US stocks finished higher on Friday and were up on the week, as markets reacted to a host of results from the banking sector that kicked off Q4 earnings season. Dow Jones rose 0.3% to 34,303, the S&P increased 0.4% to 3,999 and Nasdaq advanced 0.7% to 11,079. Bank of America, Wells Fargo and JP Morgan all exceeded the estimates, while Citigroup fell short of forecasts. The economic news was mixed, as import prices surprisingly increased, following tamer consumer prices, while consumer sentiment rose far more than expected. US Dollar stabilized in early European trading, trading just above a seven-month low on rising expectations that the Fed will slow the pace of its interest-rated hikes with DXY up 0.24% at 102.915. Treasury yields were higher, as the yield on the 2-year note rose 7 bps to 4.21%, the yield on the 10-year note increased 5 bps to 3.5% and the 30-year bond gained 3 bps to 3.61%. US market is closed today for Martin Luther King holiday. The main US economic release this week will be Wednesday’s US retail sales. US Retail Sales posted their largest decline in 11 months in November and a similar drop in December would add to expectations that the Fed will cool its aggressive rate hikes.

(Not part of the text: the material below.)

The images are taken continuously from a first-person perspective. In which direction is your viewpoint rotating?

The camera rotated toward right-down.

Military actions continue in Donetsk, Herson and Zaporozhe areas, with Russian forces attacking utility infrastructure of mentioned areas and Ukrainian forces response in Belgorod area. Russia’s equity market on Friday showed mixed dynamics: IMOEX gained 0.64% to 2199.94 while RTSI was down 0.55% to 1010.4, followed by ruble weakened more than 2%. Today Russian market started to increase again, with RTSI index showing maximum since the middle of December 2022. Russian bond yields remained flat for the whole week, and Friday has not been an exception, with RGBITR (gov bonds) and RUCBITR (corp bonds) indexes shown slightly upward dynamic at 0.08% and 0.01%, correspondingly. 10Y benchmark’s yield is 10.12% (OFZ 26221).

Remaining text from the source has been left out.